Since Trump’s predilection for word salad encompasses several decades let’s take the next sentence in pieces. “I am also in favor bringing back police forces that can do something…”  This portion of the statement might be interpreted as the complaint of a person trapped in a Film Noir world of rubber hose interrogations and the extra-judicial antics of hero-private eyes.  Phillip Chandler would be proud?  Except in many of the film noir classics the police are stumbling bumbling characters, who are relatively inept in comparison to the private detectives.  There’s another model, which at first glance appears more attuned to the Trumpian world view — the G Men.  Trump seems to like the “tough cop” imagery descending from this era?

This is Your FBI” was a self-congratulatory radio series broadcast from 1945 to 1953.  The G-Men always got their man; the villains were nearly always male. “I Was A Communist for the FBI” ran during 1952 and 1953.   The spirit of McCarthyism got a boost from the stories of Matt Cvetic.  Then, of course, there was Dragnet, and the launch of more police procedurals. These pre-date Trump’s formative years in which he’d have been directly aware of the narratives, but a combination of “pro-police” attitudes and the subsequent challenges to police (read: white, male) domination during the late 1960’s could certainly have formed an authoritarian perspective.  Perhaps Trump absorbed the vestiges of the old narratives and the delusion that “toughness” is a matter of physicality.

Thence we move to: “…instead of turning their back …”  this remark seems to indicate the police weren’t actually policing.  It’s difficult to contend the police were the heroes, always getting their “man,” with the notion that the police could “get their men” if … they weren’t restrained in some artificial manner.

“…because every quality lawyer that represents people that are trouble, the first thing they do is start shouting police brutality, etc.”   Here we have the artificial barrier Trump sees preventing effective policing.

There is no evidence to indicate that initial defense strategies involve challenging the nature of the arrest.  Actually, more common defenses are that (1) the wrong person has been detained; (2) the person acted in self defense; (3) evidence was illegally seized; (4) arrests were made based on unreliable witnesses or informants; and (5) the state cannot prove the case beyond a reasonable doubt. [CDcom] However, Trump isn’t exactly known for his reliance on observable evidence.

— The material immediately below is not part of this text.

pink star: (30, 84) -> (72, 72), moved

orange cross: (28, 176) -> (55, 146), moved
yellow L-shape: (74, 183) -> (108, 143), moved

He’s assuming that because he disagrees with the opposition to heavy-handed police tactics this must be a serious problem, and if he believes it then it must be true.  At this point the “etc” may be important.

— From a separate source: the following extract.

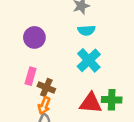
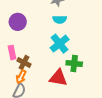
pink rectangle: (31, 76) -> (12, 52), turned -32
green cross: (112, 100) -> (74, 63), moved

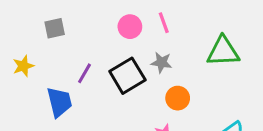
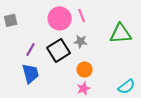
pink circle: (130, 27) -> (60, 18), size x1.5
orange circle: (178, 98) -> (84, 70), moved
blue trapezoid: (59, 102) -> (30, 73), moved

Since we know that “police brutality” isn’t the first resort of criminal defense attorneys,  the “etc” could be a clue.  “Et cetera” can be very useful for truncating long lists, or it can be extremely sloppy, standing in place of any clarification of a series of contentions.  In this instance we’re probably justified in believing the latter.

Why, then, are we surprised when Trump inveighs against his political opponents in terms which repeat his declarations against the Central Park Five?  No evidence is necessary — membership in a minority group will do; opposition to authority (especially his own?) is automatically suspect; a mythologized version of policing is embraced; and it sounds ‘tough’ to call for someone to be locked up even if there is no legal justification.

And, so we need to be watchful should we become inured to the outrageous nature of calls for extra-judicial punishment for political opponents.  This is serious stuff, on display since at least the Central Park Five advertising, and should be taken seriously.